In BHL-E we had asked "...would you visit the portal", while you have proposed to ask "...do you use the Biodiversity Heritage Library". There is a difference. Many users come in from archive.org, google, animalbase or elsewhere and don't use the portal, but they do use BHL. We have to discuss this, and the question had to make absolutely clear what is asked. Eventually we could ask 2 separate questions "how often do you work online with literature digitized by BHL" and "How often do you visit the BHL portal".
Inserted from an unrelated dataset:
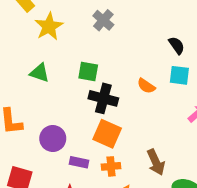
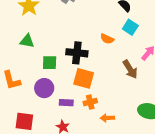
green square: (88, 71) -> (50, 63), moved
cyan square: (179, 75) -> (130, 27), turned 35
brown arrow: (156, 162) -> (130, 69), moved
12. Which way do you like to know novelties about the portal? - Multiple answers possible -

- dukeg1 dukeg1 Jan 14, 2010Again, this might be nice to know, but what would we do with this? They can already get RSS feeds, and they can access the portal themselves. So, really, what would we do with the information we get out of this question?
- thompsonkeri thompsonkeri Jan 19, 2010 eliminate this q, and save room for questions that give us answers we need!
- matt707 matt707 Jan 19, 2010phrasing is too euro-lingo for us... "How would you like to receive updates about new BHL developments?"
- lipscombb lipscombb Jan 20, 2010 as with the feedback question, this is one for a future survey. I think it is useful to ask using Matt's rephrasing.
- fwelter fwelter Feb 4, 2010 results gave 70 % website, 15 % RSS feeds. I regard this question as useless, should not be repeated.


- ErinThomas ErinThomas Jan 20, 2010Right. there are questions here that will be useful for us to keep and tweek. But, it also could be that these questions provide a false foundation for us to work from. I'd like to do some reorganizing from that perspective. if its not too late...So. which questions do we keep and tweek?